Page images and extracted text

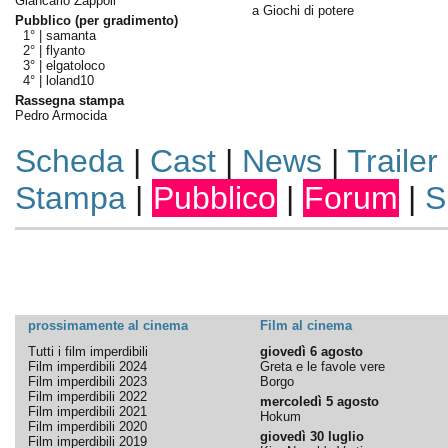
Giancarlo Zappoli
a Giochi di potere
Pubblico (per gradimento)
1° |
samanta
2° |
flyanto
3° |
elgatoloco
4° |
loland10
Rassegna stampa
Pedro Armocida
Scheda
|
Cast
|
News
|
Trailer
Stampa
|
Pubblico
|
Forum
|
S
prossimamente al cinema
Film al cinema
Tutti i film imperdibili
giovedì 6 agosto
Film imperdibili 2024
Greta e le favole vere
Film imperdibili 2023
Borgo
Film imperdibili 2022
mercoledì 5 agosto
Film imperdibili 2021
Hokum
Film imperdibili 2020
giovedì 30 luglio
Film imperdibili 2019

### [Directions for this task]
Starting with the line that contains "mercoledì 5 agosto", restate every line up to and including the last one above, exactly.

### [Task output]
mercoledì 5 agosto
Film imperdibili 2021
Hokum
Film imperdibili 2020
giovedì 30 luglio
Film imperdibili 2019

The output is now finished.